2000 Award for Valor
Sergeant Don Boysen, Corporal Terry Engle and Officer Bob Johnson of Black Hawk College in Moline, Illinois
The Award for Valor is presented to an IACLEA member or employee of a member campus public safety, police or security department for an act or acts involving personal risk while acting on behalf of the campus or members of the campus community. The 2000 IACLEA Award for Valor was presented to Sergeant Don Boysen, Corporal Terry Engle and Officer Bob Johnson of Black Hawk College in Moline, Illinois.
Winners of the 2000 Award for Valor. Left to right: Felix Mira, Vice President of VingCard PERSONA; Immediate Past President John M. King; Officer Robert Johnson, Sergeant Terry Engle and Lieutenant Don Boysen of Black Hawk College; and Dr. Nathan Johnson, Chair of the Awards and Recognition Committee.
In nominating Sgt. Boysen, Cpl. Engle and Officer Johnson, Chief Richard P. Fiems said, "It is my opinion that the quick actions of my officers saved at least one life that day. Sgt. Boysen's act of placing himself between the young man and his intended target displayed a level of courage that is truly unbelievable. He is a dedicated and professional police officer and his actions are within the best traditions of the law enforcement profession. Cpl.
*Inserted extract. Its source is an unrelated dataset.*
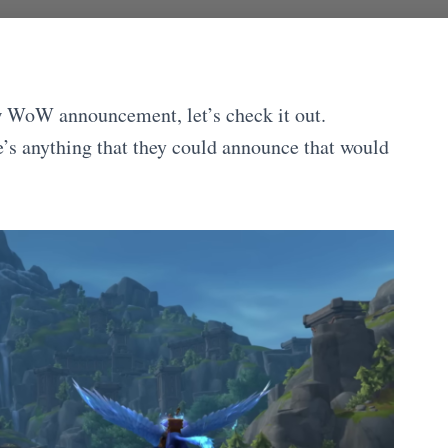
w WoW announcement, let’s check it out.
re’s anything that they could announce that would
Engle and Officer Johnson also displayed tremendous courage and dedication to the protection of Black Hawk College and its people."
On Friday October 29, 1999 a Black Hawk College student committed suicide in parking lot #1 of the Moline (Illinois) campus after a standoff in which the three campus public safety department officers exhibited tremendous courage. The incident unfolded as follows:
At 10:30 a.m. that day a young male student came on the Moline campus in an effort to meet with his estranged girlfriend, who had filed an order of protection (OP) against him. Since both parties were students at Black Hawk College, the order did not prohibit him from coming on campus but prohibited him from coming within 200 feet of her while on campus.
When she saw his car in the parking lot, she went to a faculty office to call the campus police. Sergeant Don Boysen was in a meeting in the building she was calling from and responded to the call. He met her, planning to escort her to her car. He also notified Corporal Terry Engle and Officer Bob Johnson to start looking for the suspect in the vicinity of parking lot #1.
Cpl. Engle and Officer Johnson found the suspect walking toward his car and stopped him. They explained the order of protection to him and reminded him that he was not allowed by the court to be within 200 feet of his ex-girlfriend. The young man told the officers that he knew the conditions and was just on campus to meet with an instructor. The two officers convinced the young man to leave the campus and return after his former girlfriend had left. He got into his car and was driving out of the lot when his former girlfriend and her mother, who had come to pick her up after class, walked out of the building with Sgt. Boysen.
The young woman wanted to know why her ex-boyfriend was not under arrest. Sgt. Boysen explained the order of protection to her. Her mother started asking questions as well. While they were talking the young man, who had been driving out of the lot, turned his car around and drove directly toward his ex-girlfriend and her mother. He stopped the car and got out, shouting at his girlfriend that she had ruined his life. Sgt. Boysen walked toward the young man to keep him from moving toward his ex-girlfriend. At that time the young man reached into the back seat of his car and pulled out a 12-gauge pump shotgun.
The young man pointed the gun directly at Sgt. Boysen and again started yelling at his ex-girlfriend. Sgt. Boysen responded by drawing his sidearm and shouting at the young man to drop his gun. Cpl. Engle and Officer Johnson also pulled their weapons and immediately moved into flanking positions around Sgt. Boysen. The young man then swung the shotgun around and pointed it directly at his ex-girlfriend and her mother.
Sgt. Boysen immediately moved from the cover position he had taken by a car and placed himself directly between the suspect and the ex-girlfriend. Sgt. Boysen continued to shout at the suspect and distracted him long enough for Cpl. Engle to remove the two women from the scene. The young man then pointed the shotgun at his own chest and started backing away from the officers. He was backed across one ramp of the parking lot and took up a position between two rows of parked cars. Officer Johnson continued to provide cover for Sgt. Boysen. Cpl. Engle began to clear students from the parking lot and radioed the Moline Police Department for assistance.
Sgt. Boysen continued to talk with the young man for the next 20 to 25 minutes. Trained negotiators from the Moline Police eventually were introduced to the scene and took over the contact with the suspect. Approximately 90 minutes after the Moline PD negotiators began talking to the young man, he ended the standoff by placing the shotgun against his forehead and pulling the trigger.
The investigation of the incident revealed that the young man had quit his job the day before and had been up all night writing a nine-page suicide note. At one point in the note he said, "The only thing left is murder-suicide."